Performance Monitor Unit (PMU) events are used to measure CPU performance and understand workloads CPU characterization. Windows provides a way to collect PMU events through Event Tracing for Windows (ETW). When combined with other ETW events, we can tell a lot more concrete story about the performance. I recently added “Recording Hardware performance (PMU) Events” in docs.microsoft.com site. Using the hardware counter is an advanced subject and I couldn’t add all the specific details. This article is a recap of the documentation with focuses on how to use the perf tools such as WPR and Xperf to use PMU events. I will keep the same order of subjects. It is a good idea to keep the prerequisite document on the side.
Prerequisite reading: Recording Hardware performance (PMU) Events
First things first, we should clarify the words to be used frequently.
- PMU – Performance Monitoring Unit in CPU
- PMU events – Processor performance events, aka profile sources, not to be confused with Windows ETW events
- PMC – Performance monitoring counter in CPU, which counts PMU events.
Enumerating PMU events supported in the system
First you find PMU events supported on your system with the command wpr –pmcsources
or xperf -pmcsources
The output shows available IDs and names of PMU events (aka profile sources), their default and range of intervals, and the logger number(session) that is currently using the events.
Logger column
The logger number will show up only if a session is collecting PMU events on ETW events and OS is Windows 11 22453 or later.Also, pmcsession command shows the session information that use PMU events on ETW events. The same command exists for Xperf.exe.

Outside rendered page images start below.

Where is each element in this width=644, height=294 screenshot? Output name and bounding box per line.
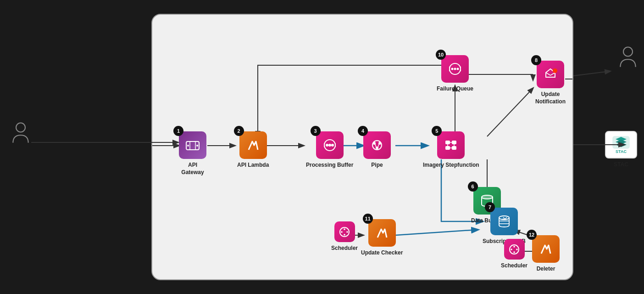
svg-line-13 bbox=[395, 230, 478, 235]
pipe-icon: 4 bbox=[363, 131, 391, 159]
update-checker-icon: 11 bbox=[368, 219, 396, 247]
step-badge-4: 4 bbox=[358, 126, 368, 136]
svg-point-63 bbox=[511, 249, 512, 250]
pipe-wrap: 4 Pipe bbox=[363, 131, 391, 169]
update-notification-icon: 8 bbox=[537, 61, 564, 88]
svg-rect-36 bbox=[452, 141, 456, 144]
svg-point-28 bbox=[331, 144, 334, 147]
diagram-box: 1 APIGateway 2 API Lambda 3 bbox=[151, 14, 573, 280]
user-left bbox=[9, 122, 32, 145]
processing-buffer-wrap: 3 Processing Buffer bbox=[306, 131, 353, 169]
gateway-label: APIGateway bbox=[181, 162, 204, 176]
update-checker-wrap: 11 Update Checker bbox=[361, 219, 403, 257]
api-lambda-wrap: 2 API Lambda bbox=[237, 131, 269, 169]
scheduler-12-label: Scheduler bbox=[501, 262, 527, 270]
svg-point-66 bbox=[513, 251, 515, 253]
svg-point-44 bbox=[482, 195, 493, 199]
stac-icon: STAC bbox=[605, 131, 637, 158]
scheduler-11-label: Scheduler bbox=[331, 245, 358, 252]
svg-point-50 bbox=[553, 68, 557, 73]
update-notification-label: Update Notification bbox=[528, 91, 572, 105]
svg-line-68 bbox=[573, 71, 610, 76]
svg-point-26 bbox=[326, 144, 328, 147]
svg-point-0 bbox=[16, 123, 25, 132]
update-checker-label: Update Checker bbox=[361, 249, 403, 257]
svg-rect-37 bbox=[445, 146, 450, 150]
pipe-label: Pipe bbox=[371, 162, 383, 169]
svg-line-48 bbox=[546, 73, 550, 75]
api-lambda-label: API Lambda bbox=[237, 162, 269, 169]
failure-queue-icon: 10 bbox=[441, 55, 469, 83]
imagery-stepfunction-wrap: 5 Imagery Stepfunction bbox=[423, 131, 479, 169]
failure-queue-wrap: 10 Failure Queue bbox=[437, 55, 473, 93]
svg-point-59 bbox=[344, 228, 345, 230]
step-badge-1: 1 bbox=[173, 126, 183, 136]
scheduler-12-wrap: Scheduler bbox=[501, 239, 527, 270]
step-badge-11: 11 bbox=[363, 214, 373, 224]
scheduler-11-icon bbox=[334, 221, 355, 242]
svg-point-65 bbox=[516, 249, 518, 250]
user-right-icon bbox=[616, 46, 639, 69]
svg-point-58 bbox=[341, 231, 343, 233]
imagery-stepfunction-icon: 5 bbox=[437, 131, 465, 159]
scheduler-11-wrap: Scheduler bbox=[331, 221, 358, 252]
step-badge-12: 12 bbox=[527, 230, 537, 240]
svg-point-64 bbox=[513, 246, 515, 248]
processing-buffer-icon: 3 bbox=[316, 131, 344, 159]
svg-point-54 bbox=[457, 68, 459, 70]
stac-wrap: STAC STAC bbox=[605, 131, 637, 169]
step-badge-7: 7 bbox=[485, 202, 495, 212]
stac-label: STAC bbox=[614, 161, 628, 169]
deleter-icon: 12 bbox=[532, 235, 560, 263]
scheduler-12-icon bbox=[504, 239, 525, 260]
user-right bbox=[616, 46, 639, 69]
subscription-db-icon: 7 bbox=[490, 208, 518, 235]
step-badge-6: 6 bbox=[468, 181, 478, 192]
step-badge-8: 8 bbox=[531, 55, 541, 65]
svg-point-53 bbox=[454, 68, 456, 70]
deleter-label: Deleter bbox=[537, 266, 555, 273]
step-badge-10: 10 bbox=[436, 50, 446, 60]
deleter-wrap: 12 Deleter bbox=[532, 235, 560, 273]
svg-point-61 bbox=[344, 234, 345, 236]
svg-rect-35 bbox=[445, 141, 450, 144]
failure-queue-label: Failure Queue bbox=[437, 85, 473, 93]
gateway-wrap: 1 APIGateway bbox=[179, 131, 206, 176]
svg-line-33 bbox=[375, 144, 376, 147]
imagery-stepfunction-label: Imagery Stepfunction bbox=[423, 162, 479, 169]
svg-point-23 bbox=[187, 145, 189, 147]
user-left-icon bbox=[9, 122, 32, 145]
svg-line-9 bbox=[487, 88, 533, 136]
svg-point-1 bbox=[623, 47, 633, 57]
svg-line-34 bbox=[378, 144, 379, 147]
svg-point-27 bbox=[328, 144, 331, 147]
step-badge-3: 3 bbox=[311, 126, 321, 136]
update-notification-wrap: 8 Update Notification bbox=[528, 61, 572, 105]
step-badge-5: 5 bbox=[432, 126, 442, 136]
svg-line-49 bbox=[550, 73, 555, 75]
svg-rect-38 bbox=[452, 146, 456, 150]
svg-point-52 bbox=[451, 68, 454, 70]
processing-buffer-label: Processing Buffer bbox=[306, 162, 353, 169]
svg-point-24 bbox=[196, 145, 198, 147]
api-lambda-icon: 2 bbox=[239, 131, 267, 159]
step-badge-2: 2 bbox=[234, 126, 244, 136]
svg-point-60 bbox=[346, 231, 348, 233]
gateway-icon: 1 bbox=[179, 131, 206, 159]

The command shows mostly redundant information as pmcsources
except ‘Hook Ids’.
PMU events are for one session only!
The logger number in the command ouput is useful to check whether anyone else is using the PMU event. If another session is using the PMU event, the slot is taken, and you will not get the PMU events in your session. In the picture above, the session with logger number 32 is using TotalCycles and InstructionRetired. If you start a trace making use of those PMU events, you won’t find those PMU events in your trace. To make sure PMU events are going to make to your session, it is helpful to set Strict=”true” in the <HardwareCounter> in the custom profile or -strict option in Xperf to simply fail to start trace. WPR returns the error 0x800700aa if any PMU events are already in use.

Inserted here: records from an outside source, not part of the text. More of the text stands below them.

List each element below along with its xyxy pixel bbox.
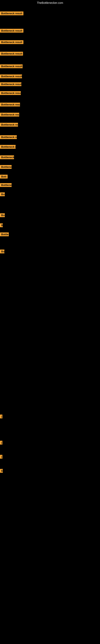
- bottleneck-result-label: Bottleneck res: [0, 123, 18, 126]
- bottleneck-result-label: Bo: [0, 213, 5, 217]
- bottleneck-result-label: Bottleneck result: [0, 82, 21, 86]
- bottleneck-result-label: E: [0, 469, 3, 473]
- bottleneck-result-label: B: [0, 224, 3, 227]
- bottleneck-result-label: Bottleneck result: [0, 103, 20, 106]
- bottleneck-result-label: |: [0, 441, 2, 444]
- bottleneck-result-label: Bo: [0, 192, 5, 196]
- bottleneck-result-label: Bottleneck result: [0, 91, 21, 95]
- bottleneck-result-label: Bottleneck result: [0, 64, 23, 68]
- bottleneck-result-label: Bottleneck result: [0, 74, 22, 78]
- bottleneck-result-label: Bottleneck result: [0, 12, 23, 15]
- bottleneck-result-label: Bottleneck re: [0, 155, 14, 159]
- bottleneck-result-label: Bottleneck res: [0, 145, 16, 149]
- bottleneck-result-label: Bottleneck res: [0, 135, 17, 139]
- bottleneck-result-label: Bott: [0, 175, 8, 178]
- bottleneck-result-label: Bottle: [0, 232, 9, 236]
- site-title: TheBottlenecker.com: [0, 0, 100, 6]
- bottleneck-result-label: Bottleneck result: [0, 52, 23, 56]
- bottleneck-result-label: Bottleneck result: [0, 29, 23, 32]
- bottleneck-result-label: Bottleneck result: [0, 113, 19, 116]
- bottleneck-result-label: |: [0, 414, 2, 418]
- bottleneck-result-label: Bo: [0, 250, 4, 253]
- bottleneck-result-label: Bottleneck result: [0, 40, 23, 44]
- bottleneck-result-label: Bottlenec: [0, 183, 12, 187]
- bottleneck-result-label: |: [0, 455, 2, 459]
- bottleneck-result-label: Bottlenec: [0, 165, 12, 169]
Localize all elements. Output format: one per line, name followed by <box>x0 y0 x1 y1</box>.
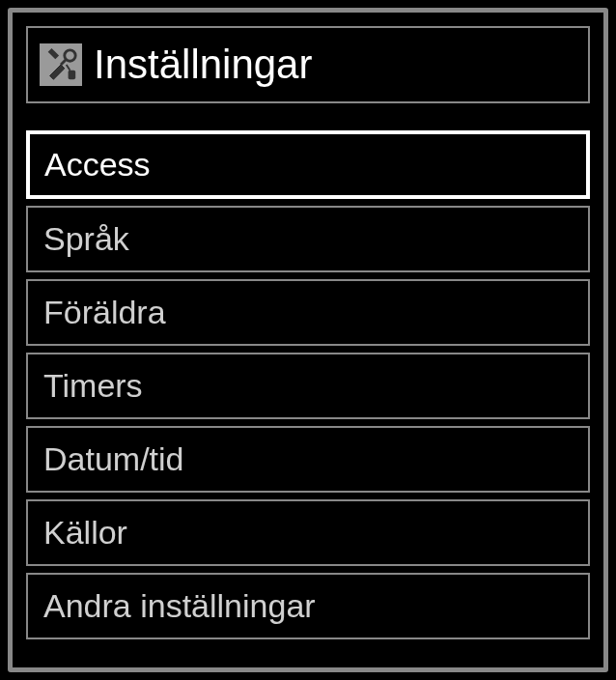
menu-item-other-settings[interactable]: Andra inställningar <box>26 573 590 639</box>
menu-item-timers[interactable]: Timers <box>26 353 590 419</box>
menu-item-label: Access <box>44 146 151 183</box>
menu-item-datetime[interactable]: Datum/tid <box>26 426 590 493</box>
menu-item-label: Språk <box>43 220 129 257</box>
menu-item-language[interactable]: Språk <box>26 206 590 272</box>
settings-tools-icon <box>40 43 82 86</box>
svg-rect-1 <box>69 71 76 80</box>
menu-item-label: Andra inställningar <box>43 587 316 624</box>
page-title: Inställningar <box>94 42 312 88</box>
menu-item-parental[interactable]: Föräldra <box>26 279 590 346</box>
menu-item-label: Datum/tid <box>43 440 184 477</box>
settings-window: Inställningar Access Språk Föräldra Time… <box>8 8 608 672</box>
settings-header: Inställningar <box>26 26 590 103</box>
menu-item-access[interactable]: Access <box>26 130 590 199</box>
settings-menu: Access Språk Föräldra Timers Datum/tid K… <box>26 130 590 639</box>
menu-item-label: Källor <box>43 514 127 551</box>
menu-item-label: Timers <box>43 367 143 404</box>
menu-item-sources[interactable]: Källor <box>26 499 590 566</box>
menu-item-label: Föräldra <box>43 294 166 330</box>
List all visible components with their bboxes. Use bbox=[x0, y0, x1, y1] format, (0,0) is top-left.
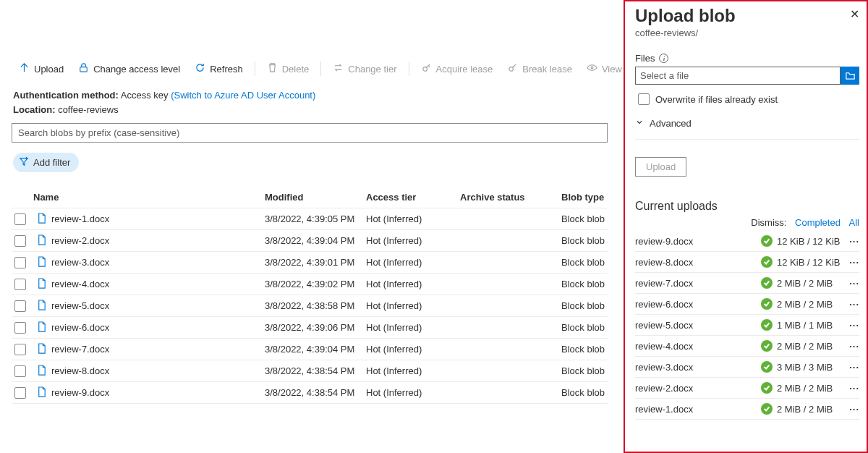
row-checkbox[interactable] bbox=[14, 300, 26, 312]
cell-modified: 3/8/2022, 4:38:54 PM bbox=[265, 365, 366, 376]
file-name: review-4.docx bbox=[51, 279, 109, 289]
cell-blobtype: Block blob bbox=[561, 300, 626, 311]
upload-size: 2 MiB / 2 MiB bbox=[777, 278, 842, 289]
more-icon[interactable]: ··· bbox=[842, 383, 859, 394]
search-input[interactable]: Search blobs by prefix (case-sensitive) bbox=[12, 123, 608, 143]
table-row[interactable]: review-9.docx3/8/2022, 4:38:54 PMHot (In… bbox=[12, 382, 608, 404]
table-row[interactable]: review-5.docx3/8/2022, 4:38:58 PMHot (In… bbox=[12, 295, 608, 317]
upload-row: review-6.docx2 MiB / 2 MiB··· bbox=[635, 294, 859, 315]
row-checkbox[interactable] bbox=[14, 279, 26, 290]
file-icon bbox=[36, 386, 47, 399]
separator bbox=[320, 62, 321, 76]
success-icon bbox=[761, 340, 773, 352]
cell-tier: Hot (Inferred) bbox=[366, 235, 460, 246]
more-icon[interactable]: ··· bbox=[842, 320, 859, 331]
col-modified[interactable]: Modified bbox=[265, 192, 366, 203]
success-icon bbox=[761, 382, 773, 394]
change-tier-button[interactable]: Change tier bbox=[327, 59, 402, 78]
overwrite-label: Overwrite if files already exist bbox=[655, 94, 778, 105]
cell-tier: Hot (Inferred) bbox=[366, 257, 460, 268]
upload-size: 12 KiB / 12 KiB bbox=[777, 236, 842, 247]
row-checkbox[interactable] bbox=[14, 257, 26, 268]
upload-row: review-2.docx2 MiB / 2 MiB··· bbox=[635, 378, 859, 399]
row-checkbox[interactable] bbox=[14, 387, 26, 399]
switch-auth-link[interactable]: (Switch to Azure AD User Account) bbox=[171, 90, 315, 101]
more-icon[interactable]: ··· bbox=[842, 299, 859, 310]
cell-blobtype: Block blob bbox=[561, 387, 626, 398]
upload-name: review-1.docx bbox=[635, 404, 761, 415]
upload-size: 2 MiB / 2 MiB bbox=[777, 404, 842, 415]
delete-button[interactable]: Delete bbox=[261, 59, 315, 78]
upload-row: review-7.docx2 MiB / 2 MiB··· bbox=[635, 273, 859, 294]
break-lease-button[interactable]: Break lease bbox=[501, 59, 578, 78]
change-tier-label: Change tier bbox=[348, 64, 396, 75]
add-filter-button[interactable]: Add filter bbox=[13, 153, 79, 172]
more-icon[interactable]: ··· bbox=[842, 362, 859, 373]
browse-button[interactable] bbox=[841, 67, 859, 85]
close-icon[interactable]: ✕ bbox=[850, 7, 859, 21]
success-icon bbox=[761, 235, 773, 247]
acquire-lease-label: Acquire lease bbox=[436, 64, 493, 75]
upload-size: 1 MiB / 1 MiB bbox=[777, 320, 842, 331]
overwrite-checkbox[interactable] bbox=[638, 93, 650, 105]
refresh-button[interactable]: Refresh bbox=[189, 59, 249, 78]
cell-tier: Hot (Inferred) bbox=[366, 279, 460, 289]
filter-plus-icon bbox=[19, 156, 29, 169]
auth-value: Access key bbox=[121, 90, 169, 101]
upload-name: review-2.docx bbox=[635, 383, 761, 394]
cell-blobtype: Block blob bbox=[561, 322, 626, 333]
table-row[interactable]: review-8.docx3/8/2022, 4:38:54 PMHot (In… bbox=[12, 360, 608, 382]
more-icon[interactable]: ··· bbox=[842, 278, 859, 289]
upload-button[interactable]: Upload bbox=[13, 59, 69, 78]
more-icon[interactable]: ··· bbox=[842, 257, 859, 268]
table-row[interactable]: review-2.docx3/8/2022, 4:39:04 PMHot (In… bbox=[12, 230, 608, 252]
table-row[interactable]: review-4.docx3/8/2022, 4:39:02 PMHot (In… bbox=[12, 274, 608, 295]
upload-name: review-5.docx bbox=[635, 320, 761, 331]
more-icon[interactable]: ··· bbox=[842, 236, 859, 247]
separator bbox=[409, 62, 409, 76]
row-checkbox[interactable] bbox=[14, 365, 26, 377]
upload-row: review-3.docx3 MiB / 3 MiB··· bbox=[635, 357, 859, 378]
col-tier[interactable]: Access tier bbox=[366, 192, 460, 203]
row-checkbox[interactable] bbox=[14, 235, 26, 247]
dismiss-all-link[interactable]: All bbox=[849, 217, 859, 228]
upload-row: review-4.docx2 MiB / 2 MiB··· bbox=[635, 336, 859, 357]
info-icon[interactable]: i bbox=[659, 54, 668, 63]
advanced-toggle[interactable]: Advanced bbox=[635, 118, 859, 140]
row-checkbox[interactable] bbox=[14, 344, 26, 355]
row-checkbox[interactable] bbox=[14, 322, 26, 334]
eye-icon bbox=[587, 62, 597, 75]
acquire-lease-button[interactable]: Acquire lease bbox=[415, 59, 499, 78]
cell-tier: Hot (Inferred) bbox=[366, 365, 460, 376]
break-lease-icon bbox=[507, 62, 518, 75]
upload-submit-button[interactable]: Upload bbox=[635, 157, 686, 177]
row-checkbox[interactable] bbox=[14, 213, 26, 225]
swap-icon bbox=[333, 62, 344, 75]
more-icon[interactable]: ··· bbox=[842, 341, 859, 352]
table-row[interactable]: review-7.docx3/8/2022, 4:39:04 PMHot (In… bbox=[12, 339, 608, 360]
upload-row: review-9.docx12 KiB / 12 KiB··· bbox=[635, 231, 859, 252]
table-row[interactable]: review-6.docx3/8/2022, 4:39:06 PMHot (In… bbox=[12, 317, 608, 339]
upload-size: 2 MiB / 2 MiB bbox=[777, 299, 842, 310]
table-row[interactable]: review-3.docx3/8/2022, 4:39:01 PMHot (In… bbox=[12, 252, 608, 274]
cell-tier: Hot (Inferred) bbox=[366, 387, 460, 398]
col-name[interactable]: Name bbox=[33, 192, 265, 203]
file-icon bbox=[36, 278, 47, 291]
cell-blobtype: Block blob bbox=[561, 235, 626, 246]
upload-row: review-8.docx12 KiB / 12 KiB··· bbox=[635, 252, 859, 273]
upload-name: review-4.docx bbox=[635, 341, 761, 352]
upload-size: 2 MiB / 2 MiB bbox=[777, 341, 842, 352]
break-lease-label: Break lease bbox=[522, 64, 572, 75]
upload-label: Upload bbox=[34, 64, 64, 75]
upload-name: review-8.docx bbox=[635, 257, 761, 268]
trash-icon bbox=[267, 62, 278, 75]
col-archive[interactable]: Archive status bbox=[460, 192, 561, 203]
dismiss-completed-link[interactable]: Completed bbox=[795, 217, 841, 228]
change-access-button[interactable]: Change access level bbox=[72, 59, 186, 78]
more-icon[interactable]: ··· bbox=[842, 404, 859, 415]
col-blobtype[interactable]: Blob type bbox=[561, 192, 626, 203]
file-select-input[interactable]: Select a file bbox=[635, 67, 841, 85]
table-row[interactable]: review-1.docx3/8/2022, 4:39:05 PMHot (In… bbox=[12, 208, 608, 230]
file-name: review-2.docx bbox=[51, 235, 109, 246]
access-label: Change access level bbox=[93, 64, 180, 75]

If PMU event resource is already in use, you will have to stop session #32 first. Refer to the previous posts if you need help on how to enumerate sessions and stop a session.
One more thing to consider is that the pmcsources command output only shows the logger number that is collecting PMU events on ETW events. If a session was collecting PMU events on sampling basis, wpr -pmcsources
wouldn’t show the logger number. In that case, you will have to find if any system sessions are using “pmc_profile” keyword as the keyword is used to sample on PMU events by enumerating sessions using xperf.
Collecting PMU Events
CPUs have multiple Performance Monitoring Counters (PMCs) that can count PMU events. ETW (Event Tracing for Windows) provides ways to collect those counter values. You can either collect PMU events whenever certain kernel events fire or on sampling basis, that is whenever a PMC interrupt fires due to the counter overflow.
Depending on the platform, the number of counters is different and the counter to the PMU event may not be a 1 to 1 mapping. Also, many PMU events can only be mapped to a subset of the counters. We’ve not implemented support for that constraint either by allowing explicit mapping or allowing the constraint to be described in the configuration data and finding if there’s an available mapping yet.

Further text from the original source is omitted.